Николаев ловко вклинился в просвет между машинами, пристроился в хвост медленно ползущему пикапу и стал думать.
Прежде всего поздравил себя с успешной вербовкой Леши Парамонова. Гордиться, конечно, особо нечем. И кадр никудышный, и положение у него безвыходное, такого закадрить можно не напрягаясь. Но успех, пусть и малый, душу греет.
Потом переключился на Максимова. И сразу нахмурился. С одной стороны, было чем гордиться. Не среагируй он на донос музейной агентуры о контакте Арсеньева с внуком, не наведи справки на внука и не встань сразу же в стойку, все было бы иначе. А за одно то, что сопоставил адрес непонятного убийства из милицейской сводки с местом жительства Максимова, надо давать премию за сообразительность. Мысль подобраться к Максимову под видом муровца была чистой воды импровизацией.
Николаев раз за разом проигрывал в памяти разговор, в деталях и нюансах. И всякий раз приходил к самокритичному выводу — произошла осечка. Максимов оказался не из тех, кого можно взять с наскока, помахав перед носом удостоверением. Чувствует, подлец, в себе и за собой силу. От такого нужно ждать любых сюрпризов.
Глава двенадцатая. Возьми меня с собой
Странник
Знакомый дизайнер, из бывших биологов, рассказал, что человечество зародилось во влажных тропических лесах, поэтому большинству импонирует матово-белая гамма с вкраплениями зеленого, а не аляповое разноцветье модерновых интерьеров. Он и предложил дизайн квартиры, гарантирующий уют при минимуме вещей.
Свет, просеянный сквозь жалюзи, наполнял комнату мягким белым свечением. От живой зелени пришлось отказаться ввиду беспокойного образа жизни хозяина. Вместо цветков в горшках по стеллажу полз пластмассовый вьюн.
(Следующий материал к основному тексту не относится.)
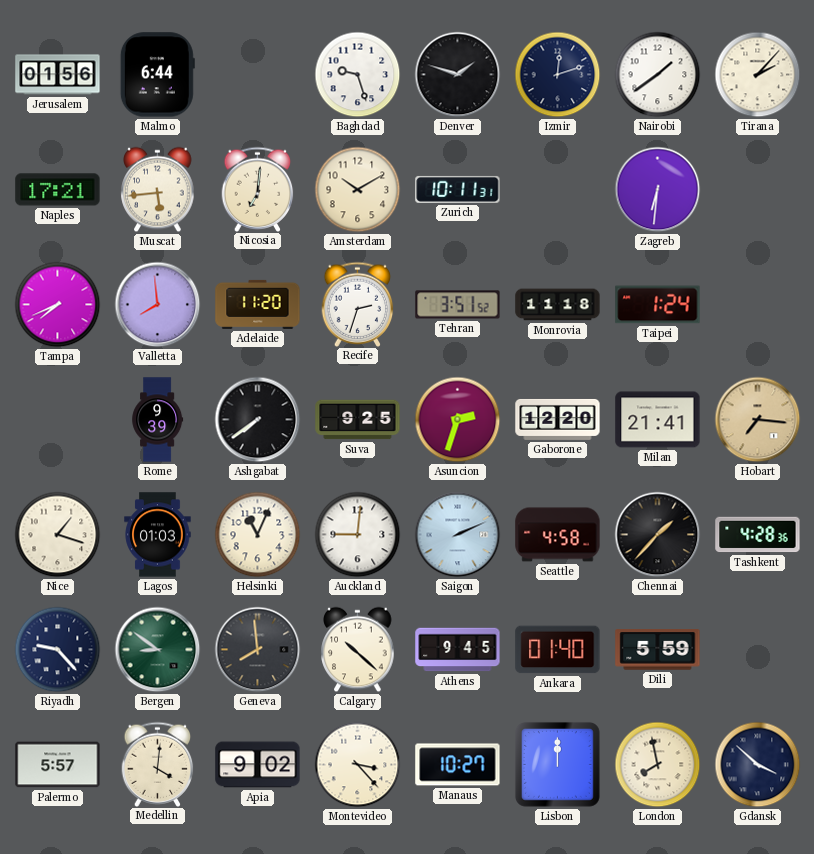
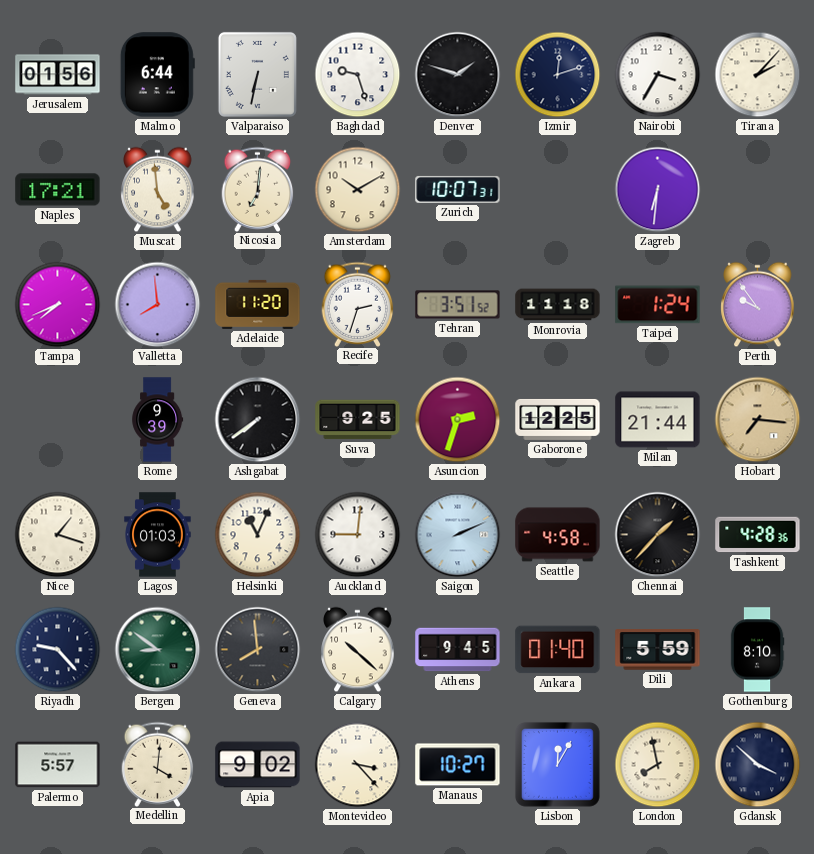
Valparaiso: none -> 6:32
Nairobi: 1:39 -> 3:35
Muscat: 5:44 -> 4:59
Zurich: 10:11 -> 10:07
Perth: none -> 9:54
Gaborone: 12:20 -> 12:25
Milan: 21:41 -> 21:44
Gothenburg: none -> 8:10
Lisbon: 12:00 -> 12:05
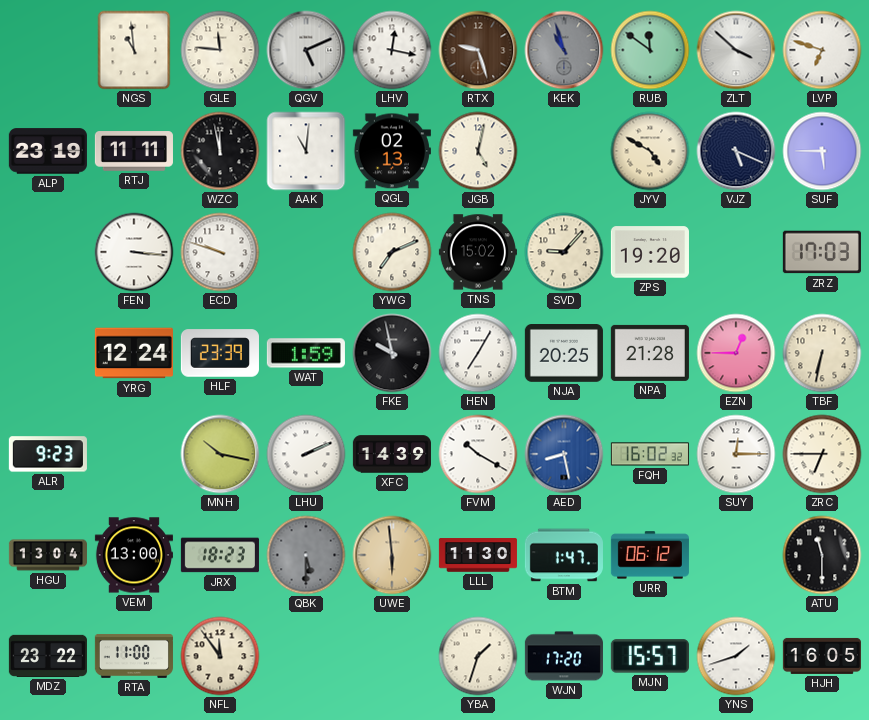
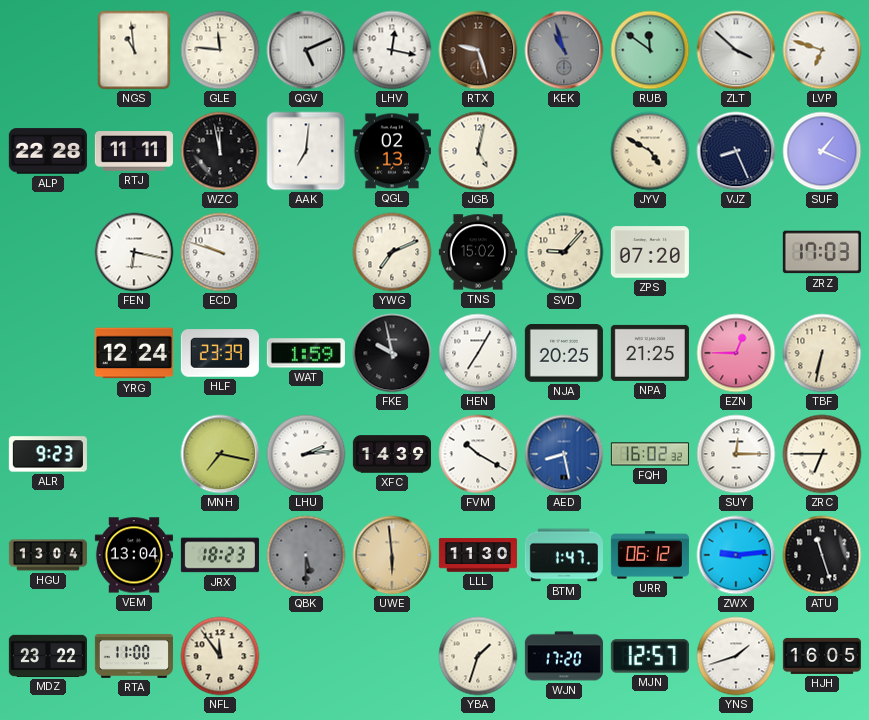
ALP: 23:19 -> 22:28
AAK: 11:01 -> 7:01
VJZ: 5:19 -> 8:26
SUF: 5:45 -> 1:19
FEN: 3:16 -> 6:17
ZPS: 19:20 -> 07:20
NPA: 21:28 -> 21:25
MNH: 10:17 -> 7:17
LHU: 2:11 -> 2:14
VEM: 13:00 -> 13:04
ZWX: none -> 9:14
ATU: 11:30 -> 11:27
MJN: 15:57 -> 12:57
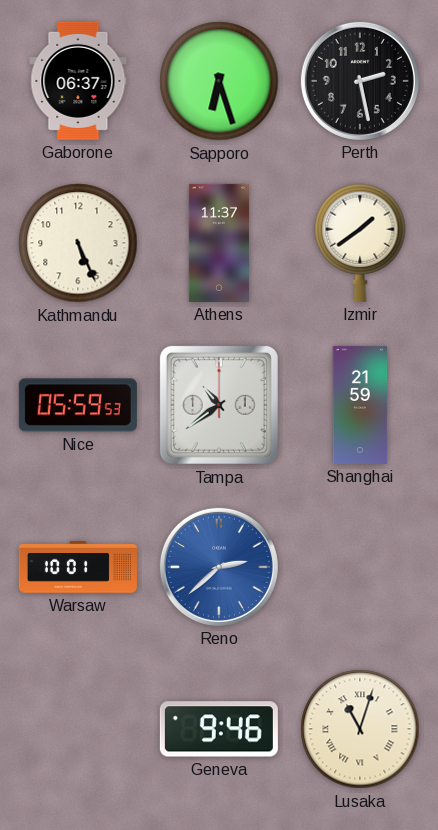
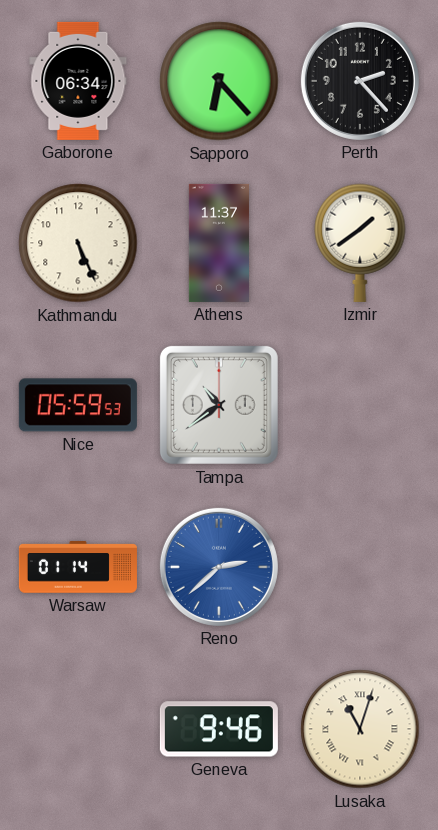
Gaborone: 06:37 -> 06:34
Sapporo: 6:27 -> 6:23
Perth: 2:28 -> 2:23
Shanghai: 21:59 -> none
Warsaw: 10:01 -> 01:14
Обивка кресел была бледно зеленой, даже столик намеренно подобрали цвета бутылочного стекла, чтобы смотрелся крошечным озерком на фоне темно-серого ковра. Выбор картин дизайнер одобрил, только перевесил по своему вкусу. Максимов искренне был благодарен дизайнеру с дипломом биолога. Художник в нем не задавил человека, дом для него остался средой обитания, а не превратился в полигон для творческих экспериментов.
Стоило пять минут посидеть, разглядывая картины, как из тела незаметно исчезало напряжение и мысли текли неспешно.
Но сейчас Максимову никак не удавалось расслабиться.
В воздухе еще витал приторный запах чужого одеколона. Едва уловимый. Но и этого было достаточно, чтобы отравить уютную атмосферу дома.